An exact copy of the entries is required, excluding any pictures.

········

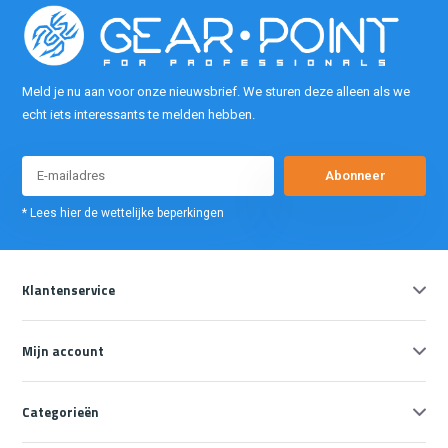
Meld je nu aan voor onze nieuwsbrief. We sturen deze alleen als we
echt iets interessants te melden hebben.
Abonneer
* Lees hier de wettelijke beperkingen
Klantenservice
Mijn account
Categorieën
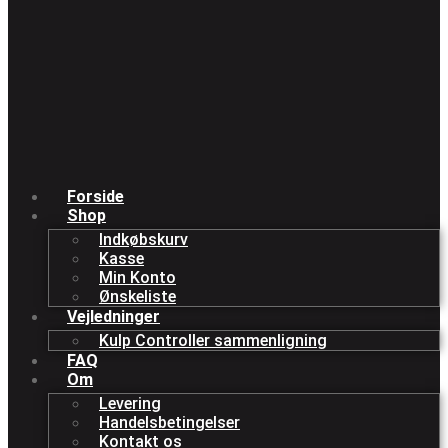
Forside
Shop
Indkøbskurv
Kasse
Min Konto
Ønskeliste
Vejledninger
Kulp Controller sammenligning
FAQ
Om
Levering
Handelsbetingelser
Kontakt os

········

Result of this task
Meld je nu aan voor onze nieuwsbrief. We sturen deze alleen als we
echt iets interessants te melden hebben.
Abonneer
* Lees hier de wettelijke beperkingen
Klantenservice
Mijn account
Categorieën
Forside
Shop
Indkøbskurv
Kasse
Min Konto
Ønskeliste
Vejledninger
Kulp Controller sammenligning
FAQ
Om
Levering
Handelsbetingelser
Kontakt os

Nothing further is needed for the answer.